Durante toda su infancia y juventud, Michon sintió la fascinación de esa escritura-plegaria, pero también la impotencia creativa. «Me aprendía de memoria poemas de Victor Hugo, de Baudelaire», recuerda. «Me encantaba su sonoridad. Pero ese tipo de literatura ya no se hacía. Así que durante quince años, a pesar de que quería escribir, estuve bloqueado. Tenía miedo de que se rieran en mi cara.
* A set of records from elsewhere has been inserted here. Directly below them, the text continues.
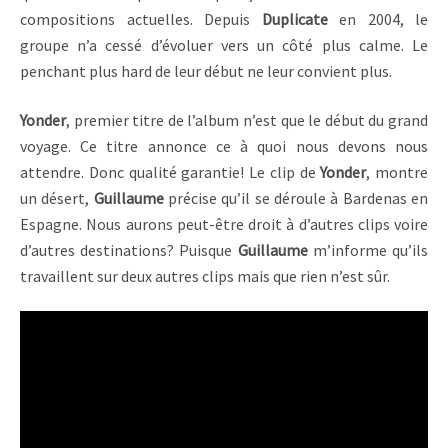
compositions actuelles. Depuis
Duplicate
en 2004, le
groupe n’a cessé d’évoluer vers un côté plus calme. Le
penchant plus hard de leur début ne leur convient plus.
Yonder
, premier titre de l’album n’est que le début du grand
voyage. Ce titre annonce ce à quoi nous devons nous
attendre. Donc qualité garantie! Le clip de
Yonder
, montre
un désert,
Guillaume
précise qu’il se déroule à Bardenas en
Espagne. Nous aurons peut-être droit à d’autres clips voire
d’autres destinations? Puisque
Guillaume
m’informe qu’ils
travaillent sur deux autres clips mais que rien n’est sûr.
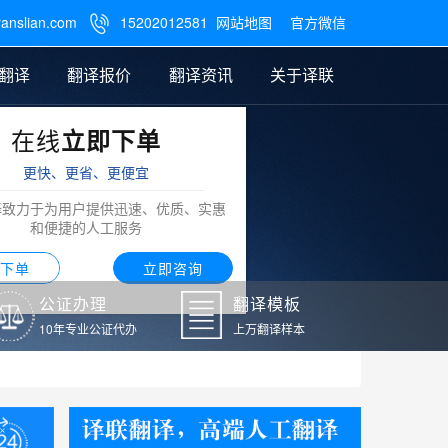
ranslian.com
15202012581
网站地图
官方微信

翻译
翻译报价
翻译资讯
关于译联
在线
立即下单
翻译
公证样本
笔译翻译报价
翻译模板
联系我们
更快、更省、更便宜
阿拉伯语翻译
译致力于为用户提供迅速、优质、实惠
和便捷的人工服务
下单
立即咨询
公证办理
翻译模板
10年专业公证代办
上万翻译样本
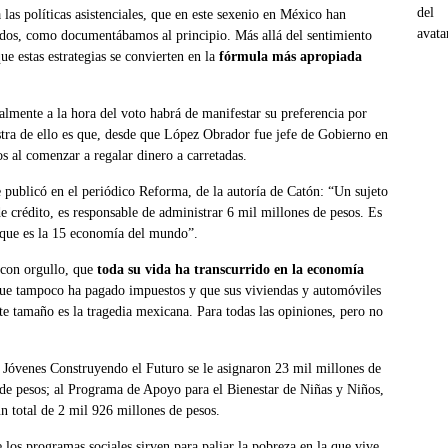
las políticas asistenciales, que en este sexenio en México han
dos, como documentábamos al principio. Más allá del sentimiento
e estas estrategias se convierten en la
fórmula má
s apropiada
lmente a la hora del voto habrá de manifestar su preferencia por
tra de ello es que, desde que López Obrador fue jefe de Gobierno en
s al comenzar a regalar dinero a carretadas.
e publicó en el periódico Reforma, de la autoría de Catón: “Un sujeto
e crédito, es responsable de administrar 6 mil millones de pesos. Es
y que es la 15 economía del mundo”.
 con orgullo, que
toda su vida ha transcurrido en la econom
ía
 que tampoco ha pagado impuestos y que sus viviendas y automóviles
e tamaño es la tragedia mexicana. Para todas las opiniones, pero no
a Jóvenes Construyendo el Futuro se le asignaron 23 mil millones de
 de pesos; al Programa de Apoyo para el Bienestar de Niñas y Niños,
n total de 2 mil 926 millones de pesos.
e los programas sociales sirven para paliar la pobreza en la que vive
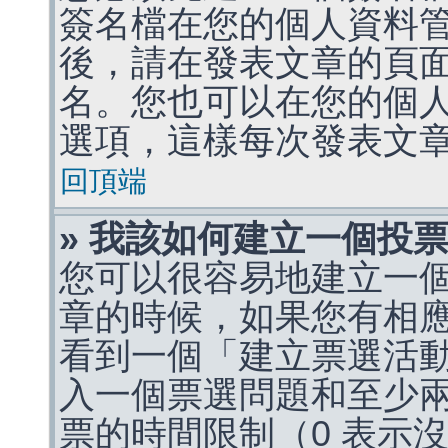
簽名檔在您的個人資料
後，請在發表文章的頁
名。您也可以在您的個
選項，這樣每次發表文
回頂端
» 我該如何建立一個投
您可以很容易地建立一
章的時候，如果您有相
看到一個「建立票選活
入一個票選問題和至少
票的時間限制（0 表示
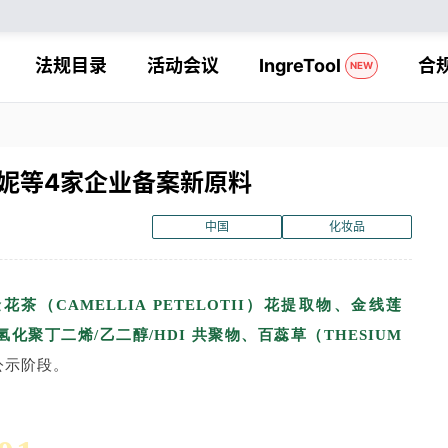
法规目录
活动会议
IngreTool
合
NEW
妮等4家企业备案新原料
中国
化妆品
花茶（CAMELLIA PETELOTII）花提取物、
金线莲
氢化聚丁二烯/乙二醇/HDI 共聚物、百蕊草（THESIUM
公示阶段。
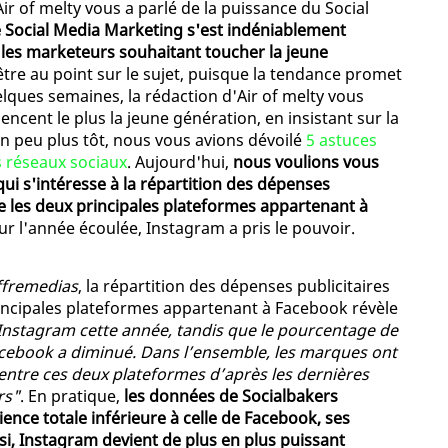
ir of melty vous a parlé de la puissance du Social
e Social Media Marketing s'est indéniablement
es marketeurs souhaitant toucher la jeune
'être au point sur le sujet, puisque la tendance promet
uelques semaines, la rédaction d'Air of melty vous
encent le plus la jeune génération, en insistant sur la
Un peu plus tôt, nous vous avions dévoilé
5 astuces
es réseaux sociaux
. Aujourd'hui,
nous voulions vous
ui s'intéresse à la répartition des dépenses
re les deux principales plateformes appartenant à
sur l'année écoulée, Instagram a pris le pouvoir.
ffremedias
, la répartition des dépenses publicitaires
rincipales plateformes appartenant à Facebook révèle
’Instagram cette année, tandis que le pourcentage de
acebook a diminué. Dans l’ensemble, les marques ont
entre ces deux plateformes d’après les dernières
rs"
. En pratique,
les données de Socialbakers
nce totale inférieure à celle de Facebook, ses
si, Instagram devient de plus en plus puissant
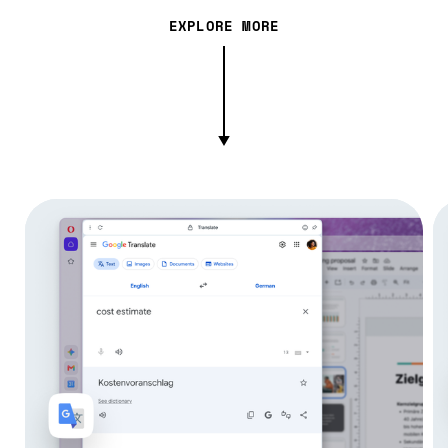
EXPLORE MORE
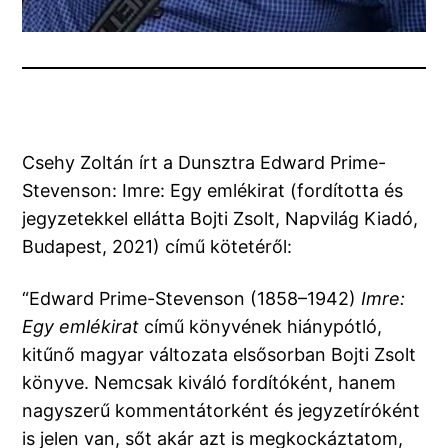
Csehy Zoltán írt a Dunsztra Edward Prime-
Stevenson: Imre: Egy emlékirat (fordította és
jegyzetekkel ellátta Bojti Zsolt, Napvilág Kiadó,
Budapest, 2021) című kötetéről:
“Edward Prime-Stevenson (1858–1942)
Imre:
Egy emlékirat
című könyvének hiánypótló,
kitűnő magyar változata elsősorban Bojti Zsolt
könyve. Nemcsak kiváló fordítóként, hanem
nagyszerű kommentátorként és jegyzetíróként
is jelen van, sőt akár azt is megkockáztatom,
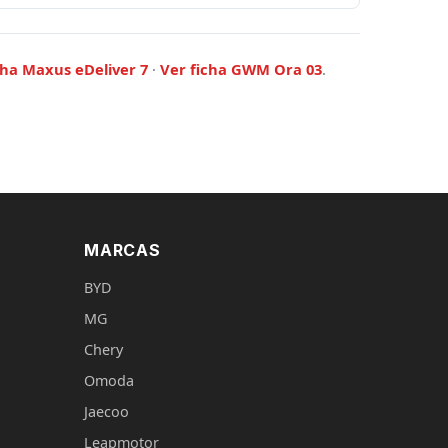
cha Maxus eDeliver 7
·
Ver ficha GWM Ora 03
.
MARCAS
BYD
MG
Chery
Omoda
Jaecoo
Leapmotor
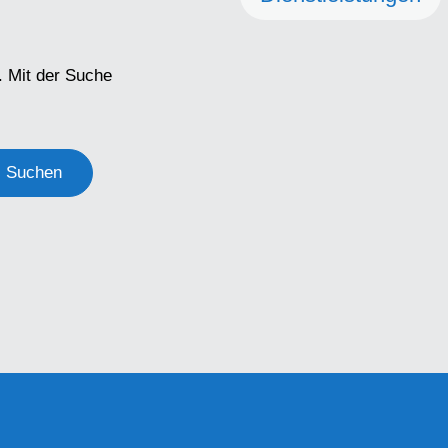
. Mit der Suche
Suchen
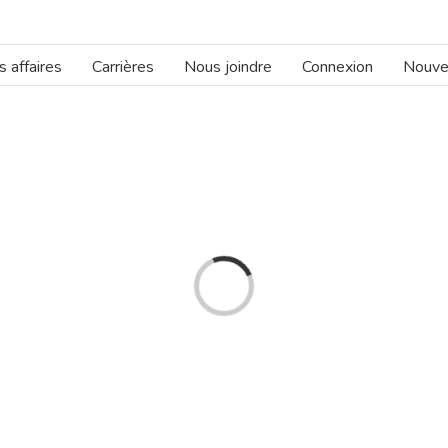
 affaires
Carrières
Nous joindre
Connexion
Nouve
Loading...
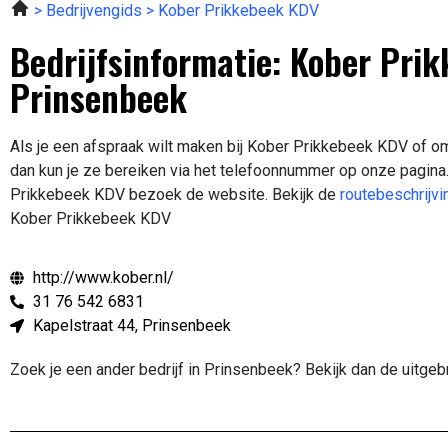
Bedrijvengids
Kober Prikkebeek KDV
Bedrijfsinformatie: Kober Pri
Prinsenbeek
Als je een afspraak wilt maken bij Kober Prikkebeek KDV of o
dan kun je ze bereiken via het telefoonnummer op onze pagina
Prikkebeek KDV bezoek de website.
Bekijk de
routebeschrijvi
Kober Prikkebeek KDV
http://www.kober.nl/
31 76 542 6831
Kapelstraat 44, Prinsenbeek
Zoek je een ander bedrijf in Prinsenbeek? Bekijk dan de uitge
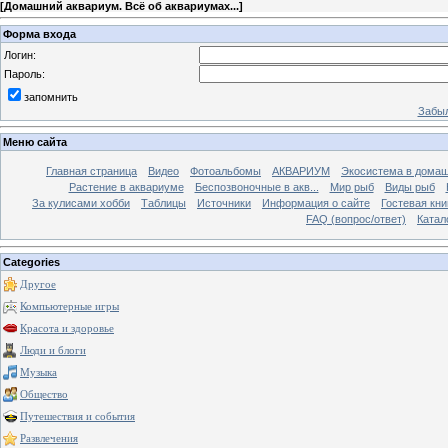
[
Домашний аквариум. Всё об аквариумах...
]
Форма входа
Логин:
Пароль:
запомнить
Забыл
Меню сайта
Главная страница
Видео
Фотоальбомы
АКВАРИУМ
Экосистема в домаш
Растение в аквариуме
Беспозвоночные в акв...
Мир рыб
Виды рыб
За кулисами хобби
Таблицы
Источники
Информация о сайте
Гостевая кни
FAQ (вопрос/ответ)
Катал
Categories
Другое
Компьютерные игры
Красота и здоровье
Люди и блоги
Музыка
Общество
Путешествия и события
Развлечения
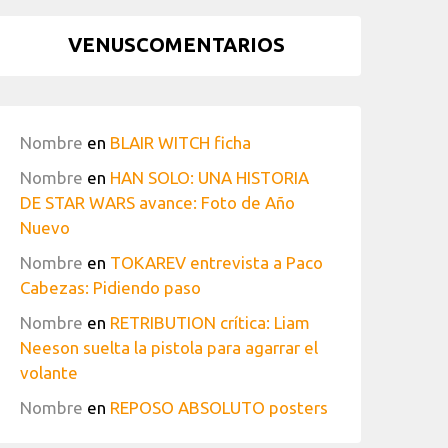
VENUSCOMENTARIOS
Nombre
en
BLAIR WITCH ficha
Nombre
en
HAN SOLO: UNA HISTORIA
DE STAR WARS avance: Foto de Año
Nuevo
Nombre
en
TOKAREV entrevista a Paco
Cabezas: Pidiendo paso
Nombre
en
RETRIBUTION crítica: Liam
Neeson suelta la pistola para agarrar el
volante
Nombre
en
REPOSO ABSOLUTO posters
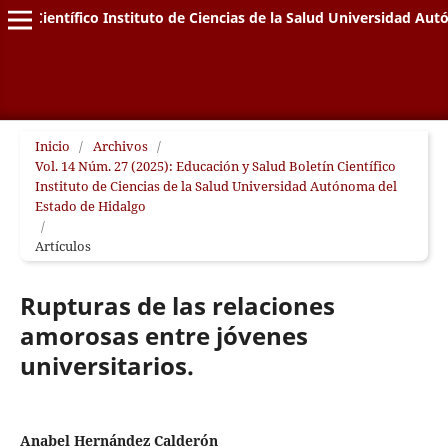
letín Científico Instituto de Ciencias de la Salud Universidad A
Inicio
/
Archivos
/
Vol. 14 Núm. 27 (2025): Educación y Salud Boletín Científico
Instituto de Ciencias de la Salud Universidad Autónoma del
Estado de Hidalgo
/
Artículos
Rupturas de las relaciones
amorosas entre jóvenes
universitarios.
Anabel Hernández Calderón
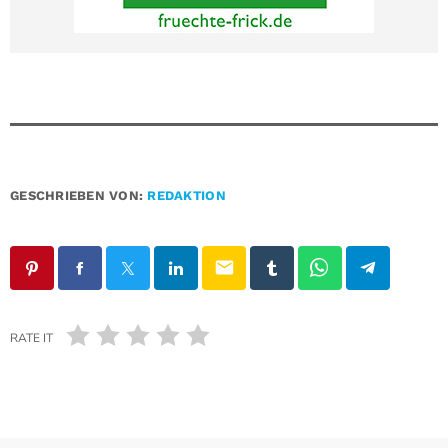
GESCHRIEBEN VON:
REDAKTION
email
RATE IT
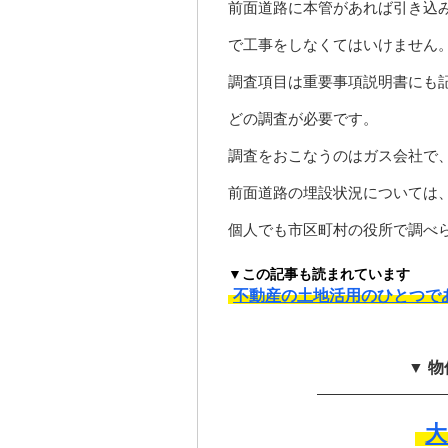
前面道路に本管があれば引き込
で工事をしなくてはいけません
調査項目は重要事項説明書にも
どの調査が必要です。
調査をおこなうのはガス会社で
前面道路の埋設状況については
個人でも市区町村の役所で調べ
▼この記事も読まれています
不動産の土地活用のひとつで
▼ 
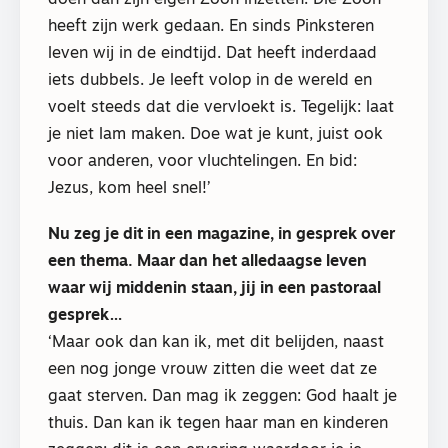
doen dan zijn eigen Zoon inzetten. Die Zoon
heeft zijn werk gedaan. En sinds Pinksteren
leven wij in de eindtijd. Dat heeft inderdaad
iets dubbels. Je leeft volop in de wereld en
voelt steeds dat die vervloekt is. Tegelijk: laat
je niet lam maken. Doe wat je kunt, juist ook
voor anderen, voor vluchtelingen. En bid:
Jezus, kom heel snel!’
Nu zeg je dit in een magazine, in gesprek over
een thema. Maar dan het alledaagse leven
waar wij middenin staan, jij in een pastoraal
gesprek…
‘Maar ook dan kan ik, met dit belijden, naast
een nog jonge vrouw zitten die weet dat ze
gaat sterven. Dan mag ik zeggen: God haalt je
thuis. Dan kan ik tegen haar man en kinderen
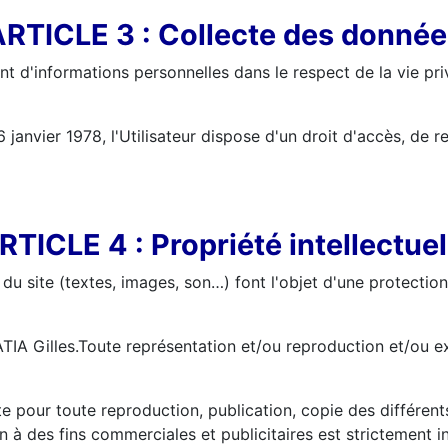
RTICLE 3 : Collecte des donné
ement d'informations personnelles dans le respect de la vie p
6 janvier 1978, l'Utilisateur dispose d'un droit d'accès, de 
RTICLE 4 : Propriété intellectuel
u site (textes, images, son…) font l'objet d'une protection 
A Gilles.Toute représentation et/ou reproduction et/ou exp
 site pour toute reproduction, publication, copie des différen
on à des fins commerciales et publicitaires est strictement in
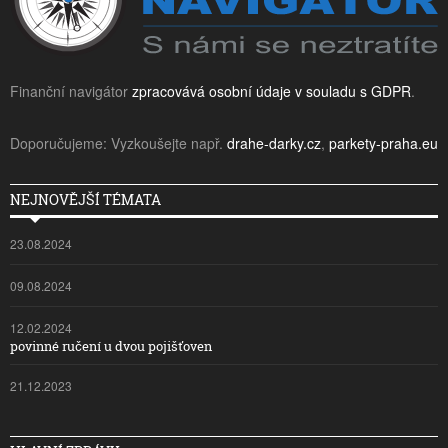
Finanční navigátor
zpracovává osobní údaje v souladu s GDPR
.
Doporučujeme: Vyzkoušejte např.
drahe-darky.cz
,
parkety-praha.eu
NEJNOVĚJŠÍ TÉMATA
23.08.2024
09.08.2024
12.02.2024
povinné ručení u dvou pojišťoven
21.12.2023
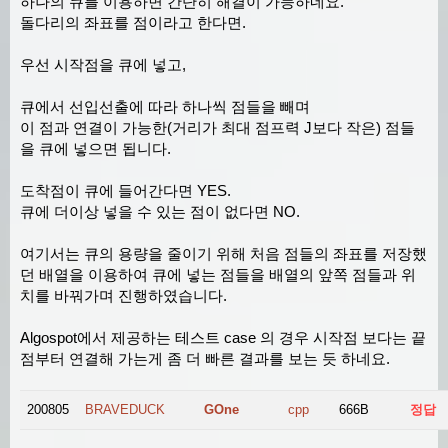
하나의 큐를 이용하면 간단히 해결이 가능하네요.
돌다리의 좌표를 점이라고 한다면.
우선 시작점을 큐에 넣고,
큐에서 선입선출에 따라 하나씩 점들을 빼며
이 점과 연결이 가능한(거리가 최대 점프력 J보다 작은) 점들
을 큐에 넣으면 됩니다.
도착점이 큐에 들어간다면 YES.
큐에 더이상 넣을 수 있는 점이 없다면 NO.
여기서는 큐의 용량을 줄이기 위해 처음 점들의 좌표를 저장했
던 배열을 이용하여 큐에 넣는 점들을 배열의 앞쪽 점들과 위
치를 바꿔가며 진행하였습니다.
Algospot에서 제공하는 테스트 case 의 경우 시작점 보다는 끝
점부터 연결해 가는게 좀 더 빠른 결과를 보는 듯 하네요.
200805
BRAVEDUCK
GOne
cpp
666B
정답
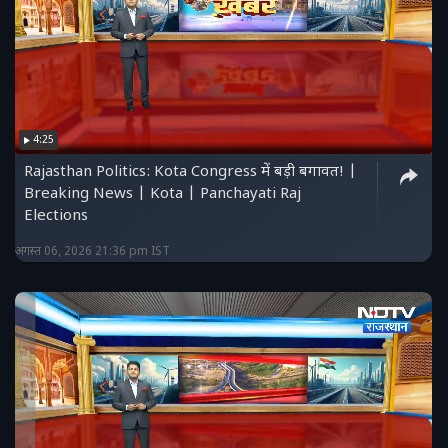
4:25
Rajasthan Politics: Kota Congress में बड़ी बगावत! |
Breaking News | Kota | Panchayati Raj
Elections
अगस्त 06, 2026 21:36 pm IST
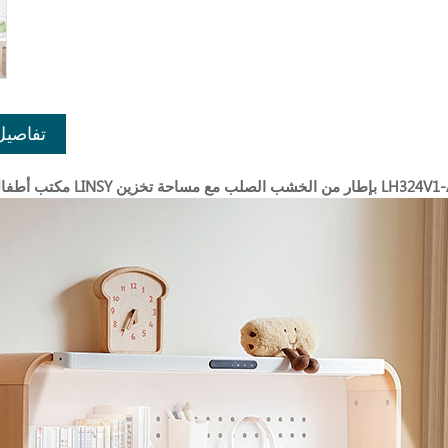
تفاصيل
فال حديث من LINSY بإطار من الخشب الصلب مع مساحة تخزين LH324V1-A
Hasta que conseguí ajustar lo solemne y lo prosaico en una narrativa que de alguna manera aspirara a producir el mismo efecto que aquellos versos».
Quizá ser un autor tardío explique por qué Pierre Michon eligió como referencia a Rimbaud, un escritor precoz: «Para mí Rimbaud es lo contrario de lo que yo soy. Como Evaristo Carriego para Borges. Lo fascinante en Rimbaud es que ese muchacho de 17 años tenía la mirada y la información literarias de un hombre de 80. Un prodigio que quizá nunca vuelva a repetirse».
Hace veinticinco años que publicó su primer libro y uno de sus personajes dice algo que suena casi a balance: «Es un hermoso oficio el oficio de escriba». Frente a quienes presentan la escritura como un acto doloroso, Pierre Michon parece reafirmar la alegría de escribir. Se lo pregunto y su respuesta es contundente: «Es que yo sufro cuando no escribo. Entonces sí que estoy realmente mal».